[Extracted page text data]
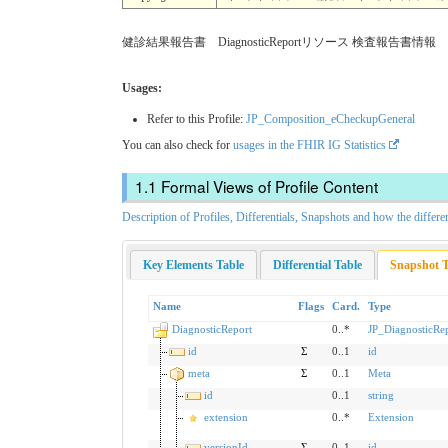
健診結果報告書 DiagnosticReportリソース 検査報告書情報
Usages:
Refer to this Profile:
JP_Composition_eCheckupGeneral
You can also check for
usages in the FHIR IG Statistics
Formal Views of Profile Content
Description of Profiles, Differentials, Snapshots and how the differe
Key Elements Table
Differential Table
Snapshot T
Name
Flags
Card.
Type
DiagnosticReport
0..*
JP_DiagnosticR
id
Σ
0..1
id
meta
Σ
0..1
Meta
id
0..1
string
extension
0..*
Extension
versionId
Σ
0..1
id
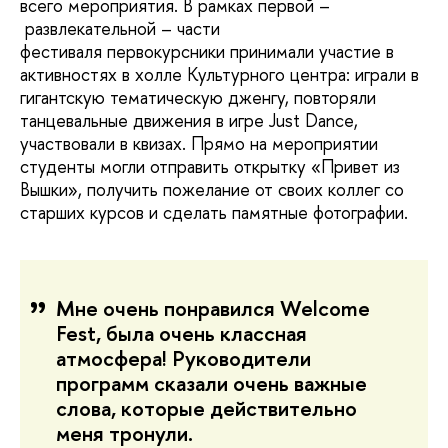
всего мероприятия. В рамках первой –
развлекательной – части
фестиваля первокурсники принимали участие в
активностях в холле Культурного центра: играли в
гигантскую тематическую дженгу, повторяли
танцевальные движения в игре Just Dance,
участвовали в квизах. Прямо на мероприятии
студенты могли отправить открытку «Привет из
Вышки», получить пожелание от своих коллег со
старших курсов и сделать памятные фотографии.
Мне очень понравился Welcome
Fest, была очень классная
атмосфера! Руководители
программ сказали очень важные
слова, которые действительно
меня тронули.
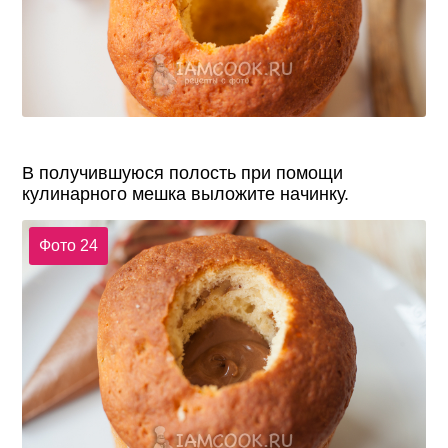
В получившуюся полость при помощи
кулинарного мешка выложите начинку.
Фото 24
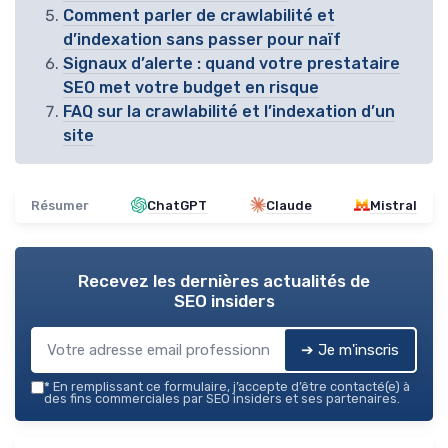
Comment parler de crawlabilité et
d’indexation sans passer pour naïf
Signaux d’alerte : quand votre prestataire
SEO met votre budget en risque
FAQ sur la crawlabilité et l’indexation d’un
site
Résumer
ChatGPT
Claude
Mistral
Recevez les dernières actualités de
SEO insiders
➔ Je m'inscris
*
En remplissant ce formulaire, j’accepte d’être contacté(e) à
des fins commerciales par SEO insiders et ses partenaires.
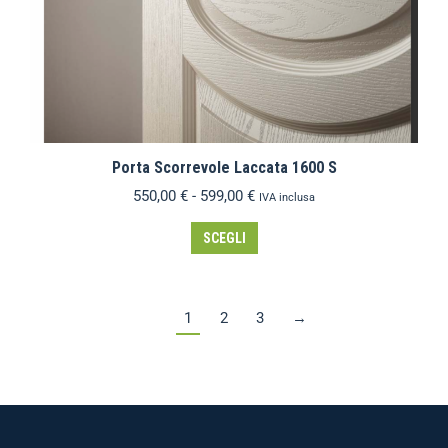
Porta Scorrevole Laccata 1600 S
550,00
€
-
599,00
€
IVA inclusa
SCEGLI
1
2
3
→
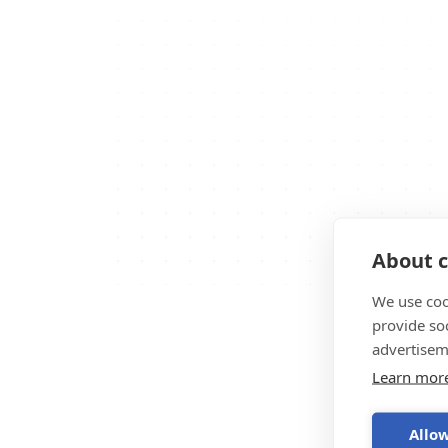
About c
We use coo
provide so
advertisem
Learn mor
Allow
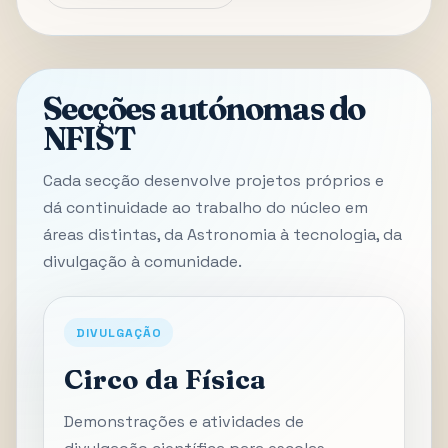
Secções autónomas do
NFIST
Cada secção desenvolve projetos próprios e
dá continuidade ao trabalho do núcleo em
áreas distintas, da Astronomia à tecnologia, da
divulgação à comunidade.
DIVULGAÇÃO
Circo da Física
Demonstrações e atividades de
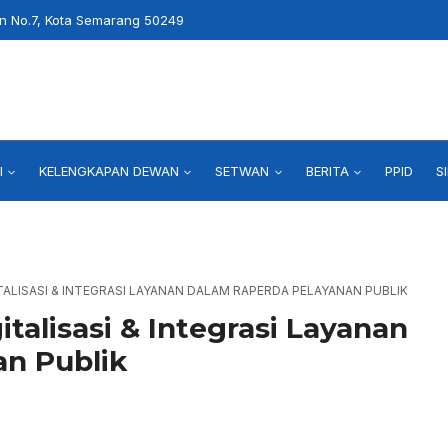
an No.7, Kota Semarang 50249
I
KELENGKAPAN DEWAN
SETWAN
BERITA
PPID
S
ALISASI & INTEGRASI LAYANAN DALAM RAPERDA PELAYANAN PUBLIK
alisasi & Integrasi Layanan
n Publik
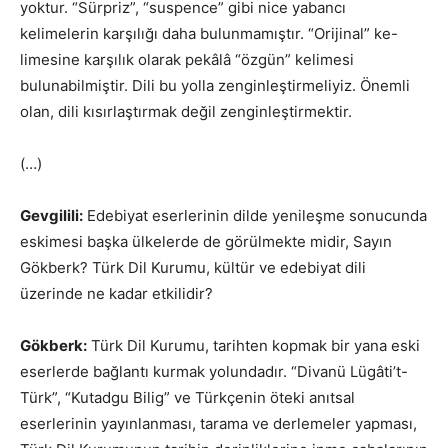
yoktur. “Sürpriz”, “suspence” gibi nice yabancı
kelimelerin karşılığı daha bulunmamıştır. “Orijinal” ke-
limesine karşılık olarak pekâlâ “özgün” kelimesi
bulunabilmiştir. Dili bu yolla zenginleştirmeliyiz. Önemli
olan, dili kısırlaştırmak değil zenginleştirmektir.
(…)
Gevgilili:
Edebiyat eserlerinin dilde yenileşme sonucunda
eskimesi başka ülkelerde de görülmekte midir, Sayın
Gökberk? Türk Dil Kurumu, kültür ve edebiyat dili
üzerinde ne kadar etkilidir?
Gökberk:
Türk Dil Kurumu, tarihten kopmak bir yana eski
eserlerde bağlantı kurmak yolundadır. “Divanü Lügâti’t-
Türk”, “Kutadgu Bilig” ve Türkçenin öteki anıtsal
eserlerinin yayınlanması, tarama ve derlemeler yapması,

» GOAL OF THE EXERCISE
The word is "eserlerinin". Copy every line above where it appears.

» REPLY
Edebiyat eserlerinin dilde yenileşme sonucunda
eserlerinin yayınlanması, tarama ve derlemeler yapması,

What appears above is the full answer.